Un'eta di oltre 45 anni, una famiglia numerosa, un profilo socio-economico non elevato e abita nei piccoli centri del Nord-Ovest. Ecco il profilo del “grande” consumatore di formaggi, capace di spendere più del doppio rispetto alla media (che in Italia è di 360 euro) e persino il triplo quando si tratta di formaggi a marchio Dop.

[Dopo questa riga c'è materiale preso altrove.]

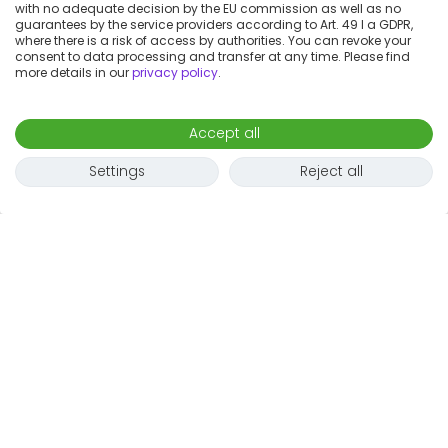
with no adequate decision by the EU commission as well as no
guarantees by the service providers according to Art. 49 I a GDPR,
where there is a risk of access by authorities. You can revoke your
consent to data processing and transfer at any time. Please find
more details in our
privacy policy
.
Accept all
Settings
Reject all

E' questo uno dei molti elementi emersi dall'analisi Ismea-Gfk-Eurisko, presentata da Fabio Del Bravo, responsabile Area Mercati Ismea, in occasione di Cheese, la manifestazione dedicata al mondo dei formaggi che si è svolta a Bra, in provincia di Cuneo.
A proposito di marchi Dop, l'indagine ha evidenziato che questa tipologia di prodotti concentra su di sé il 35% della spesa, con una netta prevalenza (93%) dei formaggi a pasta dura. Un consumo che sebbene consolidato fa registrare quest'anno un calo degli acquisti (-1,4% per i prodotti Dop), compensato dal positivo andamento delle esportazioni. Nel complesso i dati dell'Osservatorio Ismea-Mipaaf sui prodotti a marchio di origine (Dop e Igp) indicano per il 2010 una produzione complessiva di 450mila tonnellate (il 40% dell'intero settore) per un fatturato all'origine che supera i 3 miliardi di euro. Numeri che mettono l'Italia ai vertici della graduatoria Ue grazie al lavoro di 35mila allevamenti e di 1700 caseifici.
Cosa si è detto
All’incontro, organizzato da Cheese in collaborazione con Slow Food, ha partecipato fra gli altri Giorgio Calabrese, docente presso l’Università di Piacenza e di Torino, che ha ribadito l'importanza per il consumatore di conoscere le materie prime utilizzate, perché il valore nutrizionale di un formaggio è diverso a seconda che nella sua produzione siano utilizzate caseine e latte in polvere piuttosto che latte. “E su questo punto – ha affermato Calabrese – noi nutrizionisti dobbiamo essere chiari.” Sul tema dei mercati è intervenuto Piero Sardo, presidente Fondazione Slow Food per la Biodiversità Onlus, che ha invitato a riflettere sulla forte presenza negli acquisti dei due grandi formaggi grana mentre per le “piccole” Dop i consumi tendono a rimanere relegati all'ambito locale. Nella diffusione delle Dop “minori” un ruolo importante è quello che può essere svolto dalla Gdo nella quale i piccoli produttori, come testimoniato da Salvatore Cucchiara che produce pecorino Siciliano, hanno però difficoltà ad entrare. Non si è fatta attendere la risposta di Giorgio Cermesoni, direzione acquisti prodotti freschi Gruppo Finiper, che ha sottolineato come nelle scelte dei consumatori pesi la capacità dei prodotti ad esprimere valori di tipicità e legame con il territorio.
Primo, comunicare
Insomma bisogna farsi conoscere, un compito tutt'altro che semplice e che richiede forti investimenti nella comunicazione, fondi che i Consorzi di tutela non dispongono. Salvo unire le forze. Cosa che non pare né semplice né immediata. A meno che non si decida di rivedere completamente tutta l'organizzazione del comparto. Un obiettivo che richiede un forte impegno di programmazione nella politica agricola del nostro Paese. Una meta che oggi, purtroppo, non sembra a portata di mano.